--- EXERCISE BRIEF ---
For each line of the data below that contains "plaisir", return that line.

Collected data:
- - - - -

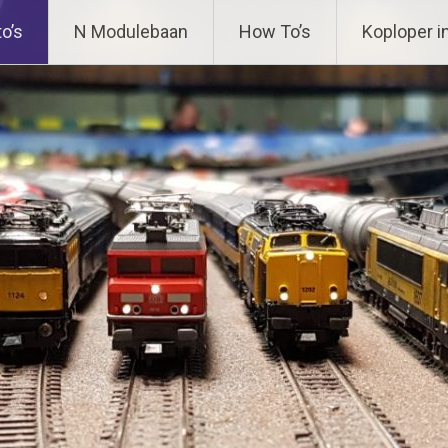
ing
o’s
N Modulebaan
How To’s
Koploper i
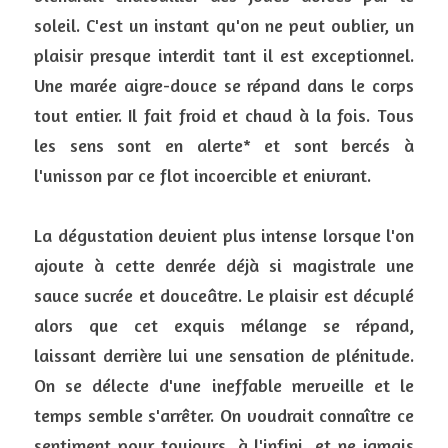
soleil. C'est un instant qu'on ne peut oublier, un 
plaisir presque interdit tant il est exceptionnel. 
Une marée aigre-douce se répand dans le corps 
tout entier. Il fait froid et chaud à la fois. Tous 
les sens sont en alerte* et sont bercés à 
l'unisson par ce flot incoercible et enivrant.
La dégustation devient plus intense lorsque l'on 
ajoute à cette denrée déjà si magistrale une 
sauce sucrée et douceâtre. Le plaisir est décuplé 
alors que cet exquis mélange se répand, 
laissant derrière lui une sensation de plénitude. 
On se délecte d'une ineffable merveille et le 
temps semble s'arrêter. On voudrait connaître ce 
sentiment pour toujours, à l'infini, et ne jamais 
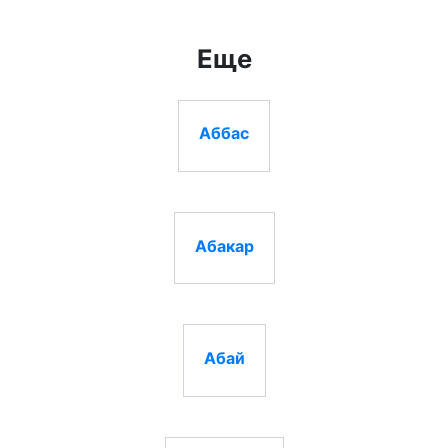
Еще
Аббас
Абакар
Абай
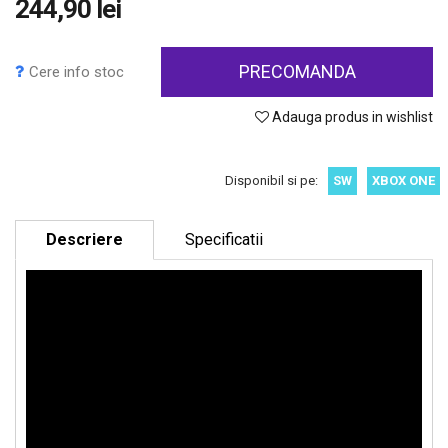
244,90 lei
PRECOMANDA
Cere info stoc
Adauga produs in wishlist
Disponibil si pe:
SW
XBOX ONE
Descriere
Specificatii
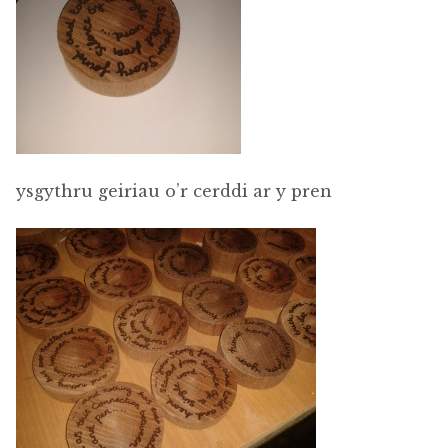
ysgythru geiriau o’r cerddi ar y pren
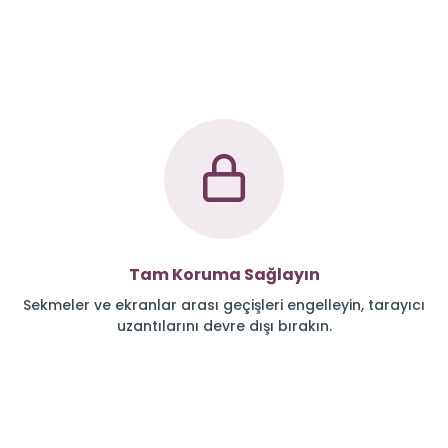
Tam Koruma Sağlayın
Sekmeler ve ekranlar arası geçişleri engelleyin, tarayıcı
uzantılarını devre dışı bırakın.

- - - - -

--- YOUR RESPONSE ---
plaisir presque interdit tant il est exceptionnel. 
sauce sucrée et douceâtre. Le plaisir est décuplé 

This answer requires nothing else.